● Task brief: What follows is a set of entries. Give them again exactly, without the pictures.

[[ Extracted records open ]]

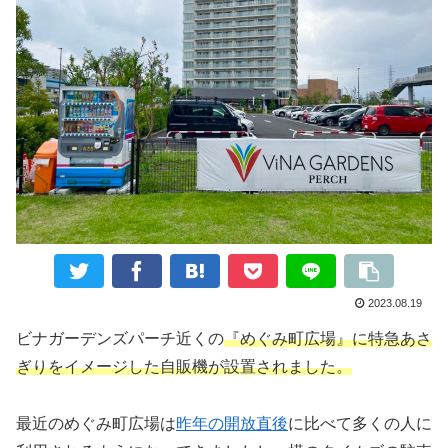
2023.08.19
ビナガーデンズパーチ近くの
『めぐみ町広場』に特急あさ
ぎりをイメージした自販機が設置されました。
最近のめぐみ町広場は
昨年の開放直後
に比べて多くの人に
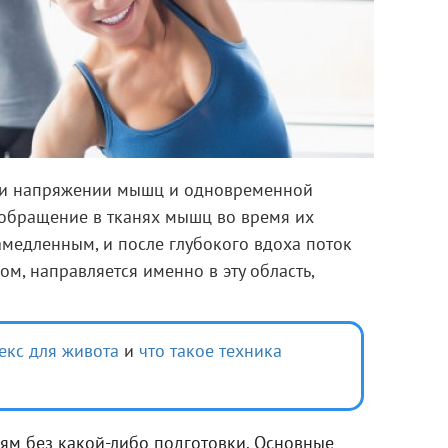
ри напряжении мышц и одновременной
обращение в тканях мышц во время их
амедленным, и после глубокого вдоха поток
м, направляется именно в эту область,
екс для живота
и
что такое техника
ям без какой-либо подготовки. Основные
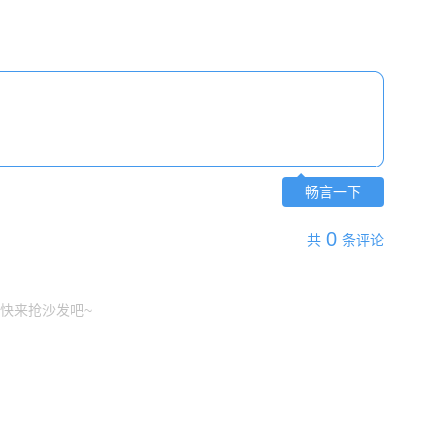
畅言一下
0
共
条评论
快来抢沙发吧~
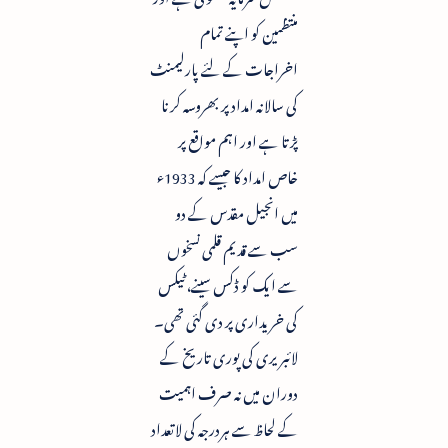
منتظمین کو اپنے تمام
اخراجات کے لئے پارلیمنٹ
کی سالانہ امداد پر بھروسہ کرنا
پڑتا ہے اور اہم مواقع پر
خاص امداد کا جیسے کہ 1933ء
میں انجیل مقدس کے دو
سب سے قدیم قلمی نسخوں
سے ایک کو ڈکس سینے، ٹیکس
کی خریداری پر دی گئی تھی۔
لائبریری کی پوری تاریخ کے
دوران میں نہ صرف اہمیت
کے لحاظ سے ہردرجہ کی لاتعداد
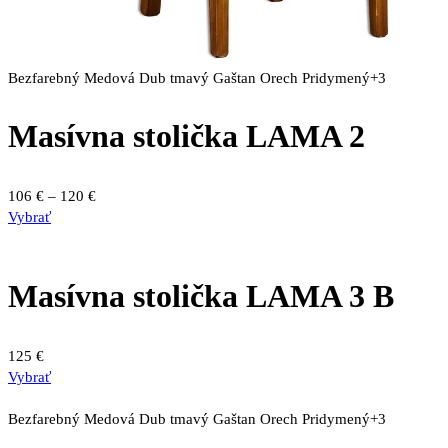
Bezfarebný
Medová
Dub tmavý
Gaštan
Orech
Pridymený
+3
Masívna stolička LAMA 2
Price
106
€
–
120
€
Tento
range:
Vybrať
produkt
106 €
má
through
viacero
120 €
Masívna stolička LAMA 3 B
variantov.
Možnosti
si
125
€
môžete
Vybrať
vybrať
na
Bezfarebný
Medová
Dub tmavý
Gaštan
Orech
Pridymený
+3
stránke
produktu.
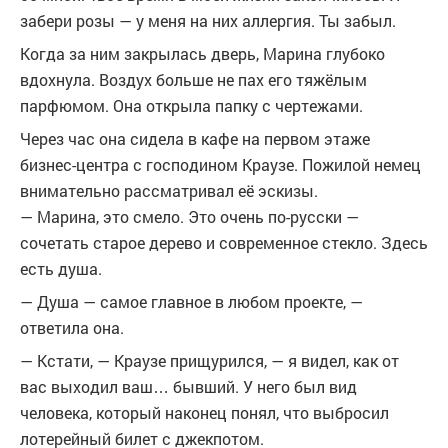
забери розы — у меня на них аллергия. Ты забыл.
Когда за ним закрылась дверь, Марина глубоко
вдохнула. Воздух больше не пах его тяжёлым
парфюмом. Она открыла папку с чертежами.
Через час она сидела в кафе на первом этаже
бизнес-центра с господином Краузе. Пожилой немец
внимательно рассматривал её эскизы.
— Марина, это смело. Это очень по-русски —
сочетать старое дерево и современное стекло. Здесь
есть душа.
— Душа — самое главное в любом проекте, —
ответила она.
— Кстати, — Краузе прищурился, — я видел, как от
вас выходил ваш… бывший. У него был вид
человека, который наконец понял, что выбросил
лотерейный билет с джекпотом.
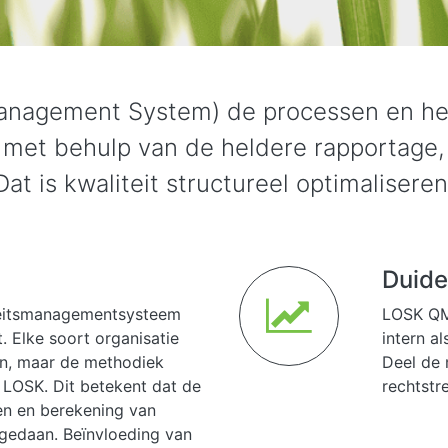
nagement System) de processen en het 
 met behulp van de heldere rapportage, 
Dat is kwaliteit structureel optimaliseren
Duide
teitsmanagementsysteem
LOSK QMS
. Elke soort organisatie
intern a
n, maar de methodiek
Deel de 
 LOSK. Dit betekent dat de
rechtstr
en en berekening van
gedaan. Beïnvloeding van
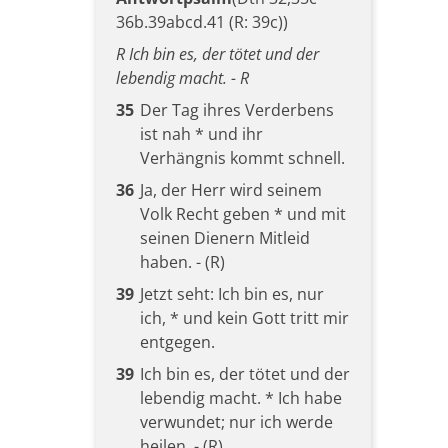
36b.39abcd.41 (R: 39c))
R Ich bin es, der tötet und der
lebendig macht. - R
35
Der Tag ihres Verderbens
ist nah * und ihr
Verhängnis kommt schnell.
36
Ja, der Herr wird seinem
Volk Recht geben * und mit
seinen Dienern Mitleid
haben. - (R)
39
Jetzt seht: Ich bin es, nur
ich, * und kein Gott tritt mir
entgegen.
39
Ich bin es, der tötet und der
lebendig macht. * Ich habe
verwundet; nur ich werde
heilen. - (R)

[[ Extracted records closed ]]

● Solution to this exercise:
2023.08.19
ビナガーデンズパーチ近くの
『めぐみ町広場』に特急あさ
ぎりをイメージした自販機が設置されました。
最近のめぐみ町広場は
昨年の開放直後
に比べて多くの人に
ри напряжении мышц и одновременной
обращение в тканях мышц во время их
амедленным, и после глубокого вдоха поток
м, направляется именно в эту область,
екс для живота
и
что такое техника
ям без какой-либо подготовки. Основные
畅言一下
0
共
条评论
快来抢沙发吧~
منتظمین کو اپنے تمام
اخراجات کے لئے پارلیمنٹ
کی سالانہ امداد پر بھروسہ کرنا
پڑتا ہے اور اہم مواقع پر
خاص امداد کا جیسے کہ 1933ء
میں انجیل مقدس کے دو
سب سے قدیم قلمی نسخوں
سے ایک کو ڈکس سینے، ٹیکس
کی خریداری پر دی گئی تھی۔
لائبریری کی پوری تاریخ کے
دوران میں نہ صرف اہمیت
کے لحاظ سے ہردرجہ کی لاتعداد
Bezfarebný
Medová
Dub tmavý
Gaštan
Orech
Pridymený
+3
Masívna stolička LAMA 2
Price
106
€
–
120
€
Tento
range:
Vybrať
produkt
106 €
má
through
viacero
120 €
Masívna stolička LAMA 3 B
variantov.
Možnosti
si
125
€
môžete
Vybrať
vybrať
na
Bezfarebný
Medová
Dub tmavý
Gaštan
Orech
Pridymený
+3
stránke
produktu.
забери розы — у меня на них аллергия. Ты забыл.
Когда за ним закрылась дверь, Марина глубоко
вдохнула. Воздух больше не пах его тяжёлым
парфюмом. Она открыла папку с чертежами.
Через час она сидела в кафе на первом этаже
бизнес-центра с господином Краузе. Пожилой немец
внимательно рассматривал её эскизы.
— Марина, это смело. Это очень по-русски —
сочетать старое дерево и современное стекло. Здесь
есть душа.
— Душа — самое главное в любом проекте, —
ответила она.
— Кстати, — Краузе прищурился, — я видел, как от
вас выходил ваш… бывший. У него был вид
человека, который наконец понял, что выбросил
лотерейный билет с джекпотом.
nagement System) de processen en het 
 met behulp van de heldere rapportage, 
Dat is kwaliteit structureel optimaliseren
Duide
teitsmanagementsysteem
LOSK QMS
. Elke soort organisatie
intern a
n, maar de methodiek
Deel de 
 LOSK. Dit betekent dat de
rechtstr
en en berekening van
gedaan. Beïnvloeding van
36b.39abcd.41 (R: 39c))
R Ich bin es, der tötet und der
lebendig macht. - R
35
Der Tag ihres Verderbens
ist nah * und ihr
Verhängnis kommt schnell.
36
Ja, der Herr wird seinem
Volk Recht geben * und mit
seinen Dienern Mitleid
haben. - (R)
39
Jetzt seht: Ich bin es, nur
ich, * und kein Gott tritt mir
entgegen.
39
Ich bin es, der tötet und der
lebendig macht. * Ich habe
verwundet; nur ich werde
heilen. - (R)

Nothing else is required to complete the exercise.